Roger Parsley & Andy Graham, from the novel by E. M. Forster
Above the Stag Theatre
(2010)

Production photo

'All of this is rather a bother,' says Maurice's schoolmaster as he explains the details of the birds and the bees to the fourteen year old. While the 'bother' still exists today with all its complications, this is the early 20th century and the young man in question is to find out his sexuality is not only viewed as disgusting but illegal. Coming out stories may have become a cultural trope today, but this is not only 'passion, bravery and defiance' but self-acceptance too, and Maurice has a whole society of prejudice to fight.

Presented on a bare white stage with minimal props, with a cast of eleven and all told with the cheeky irony of hindsight, Parsley and Graham's adaptation creates a funny, touching and absorbing version of Forster's novel. And it is the humour which carries this long production through, which, running for a total of three hours, can be the only criticism. While some of the actors tread a fine line too near to send up rather than stand up versions of the characters, it is the central roles of Maurice, Clive and Alec that create the beautiful pathos of this production. Rob Stott and Stevie Raine are to be highly commended but it is Adam Lilley as Maurice who unites and holds the whole piece. Without his beautifully crafted blend of subtlety, honesty and frustration the balance of this production would have fallen apart, but as it is, Lilley creates the pole around which piece revolves.
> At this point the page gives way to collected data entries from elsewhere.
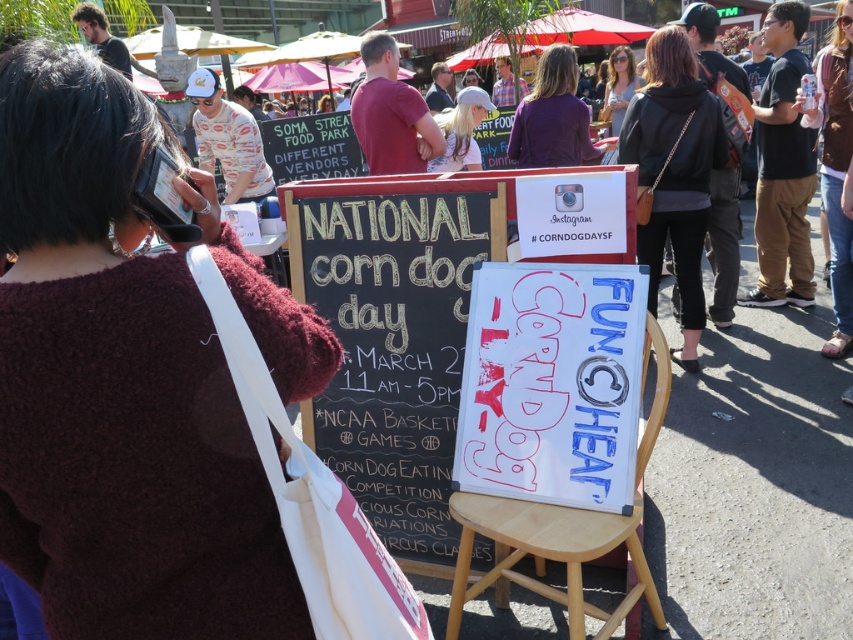 Is brown fuzzy sweater at upper left further to camera compared to purple fabric purse at upper center?

No, it is not.

What do you see at coordinates (117, 388) in the screenshot? I see `brown fuzzy sweater at upper left` at bounding box center [117, 388].

Identify the location of brown fuzzy sweater at upper left. The height and width of the screenshot is (640, 853). (117, 388).

Between point (218, 428) and point (520, 456), which one is positioned behind?

Positioned behind is point (520, 456).

The width and height of the screenshot is (853, 640). Find the location of `brown fuzzy sweater at upper left`. brown fuzzy sweater at upper left is located at coordinates (117, 388).

Who is more forward, (126, 545) or (619, 300)?

Point (126, 545) is in front.

The image size is (853, 640). Identify the location of brown fuzzy sweater at upper left. (117, 388).

Does white paper sign at center appear over light brown wooden stool at center?

Yes.

Does white paper sign at center have a larger size compared to light brown wooden stool at center?

Actually, white paper sign at center might be smaller than light brown wooden stool at center.

Between point (631, 484) and point (619, 522), which one is positioned in front?

Point (619, 522) is more forward.

Locate an element on the screen. This screenshot has height=640, width=853. white paper sign at center is located at coordinates (552, 384). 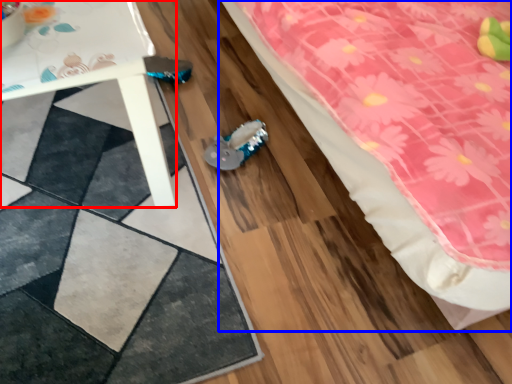 Question: Which object appears closest to the camera in this image, table (highlighted by a red box) or bed (highlighted by a blue box)?

Choices:
 (A) table
 (B) bed

Answer: (B) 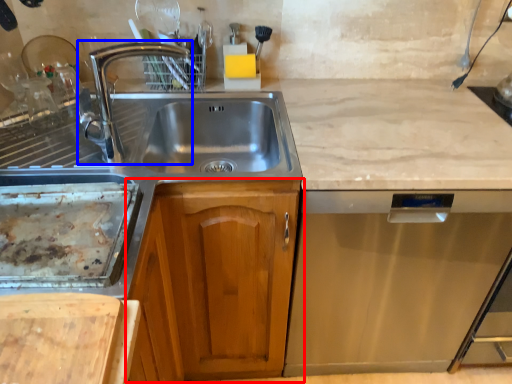 Question: Which point is closer to the camera, cabinetry (highlighted by a red box) or tap (highlighted by a blue box)?

Choices:
 (A) cabinetry
 (B) tap

Answer: (B) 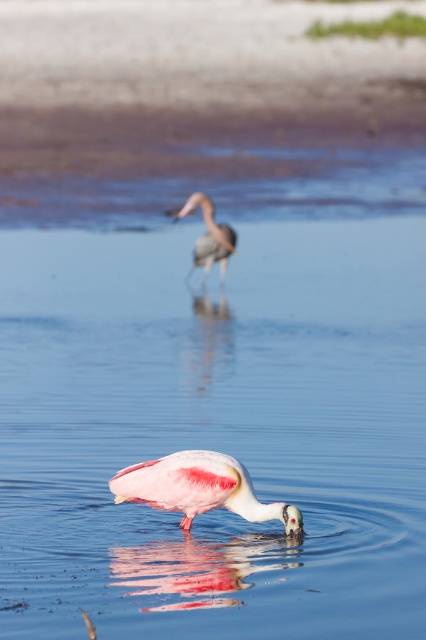 You are a nature photographer observing the scene. You want to capture a clear photo of the pink matte spoonbill at center without the pink matte bird at center blocking it. Can you adjust your camera angle to achieve this?

The pink matte spoonbill at center is positioned under the pink matte bird at center, so adjusting the camera angle downward might allow you to capture the spoonbill without the bird blocking it.

You are a wildlife photographer observing the scene. You need to capture a photo where both the pink matte spoonbill at center and the pink matte bird at center are visible. Which bird will appear smaller in the photo?

The pink matte spoonbill at center will appear smaller in the photo because it is not as tall as the pink matte bird at center, but since it is closer to the camera, its apparent size might be similar depending on the distance. However, based on height alone, the spoonbill is shorter.

In the scene shown: You are a photographer trying to capture both the pink matte spoonbill at center and the pink matte bird at center in a single frame. Based on their positions and sizes, which bird should you focus on to ensure both are clearly visible in your shot?

The pink matte spoonbill at center might be wider than the pink matte bird at center, so focusing on the pink matte spoonbill at center would help ensure both are clearly visible as it occupies more space in the frame. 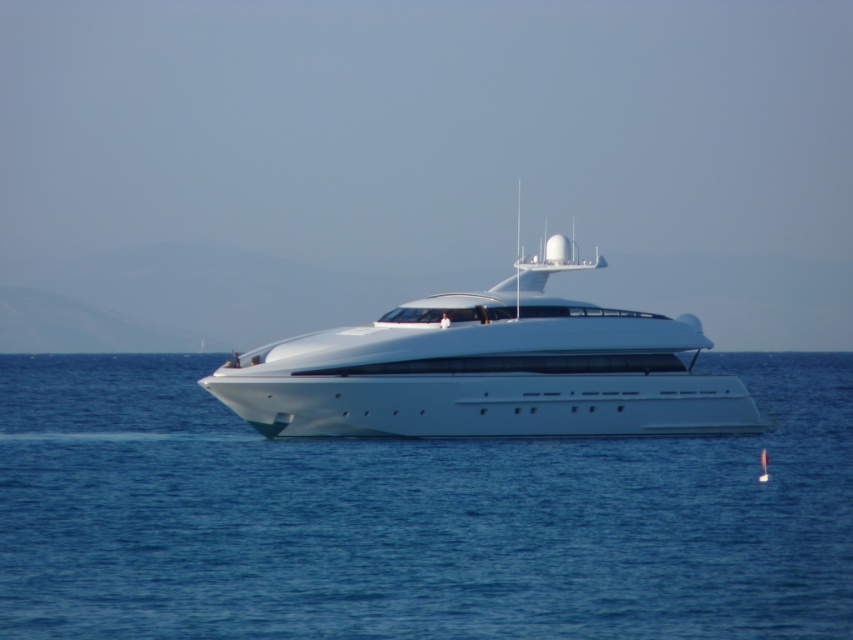 You are a sailor on a boat and you see the white glossy water at center and the white glossy yacht at center. Which one is closer to you?

The white glossy water at center is closer to you because it is in front of the white glossy yacht at center.

You are a photographer on a nearby boat and want to capture the white glossy yacht at center and the white glossy water at center in a single shot. Considering their sizes, which object will occupy more of the frame?

The white glossy water at center is larger in size than the white glossy yacht at center, so it will occupy more of the frame.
The character argues for standing up for principles and, while others around him are trapped by convention and the rules of society, Maurice finally finds himself fighting alone against the tide. With both comment on social attitudes of the past as well as class prejudice, let alone matters of sexuality, Above The Stag's production is endearing and reflective of all our sins of being English and therefore 'disinclined to accept human nature'.

Forster's controversial happy ending brings the piece to a conclusion and, under Tim McArthur's well judged direction, this is neither saccharine nor unbelievable, only a perfect motif for the changing attitudes of the future.

Staging the piece with such minimal design works perfectly for the play, with only costumes for setting and the absorbing atmosphere built by a solid cast. From funny to beautiful, all moments are achieved without undue effort and despite the far too vocal commentary of some of the audience members on the night of attendance, this is still an understated delight of a production.

If you've got three hours to spare, and a love of E.M. Forster, this production will certainly tickle your taste buds, and send you out into the night, grinning at our English absurdities.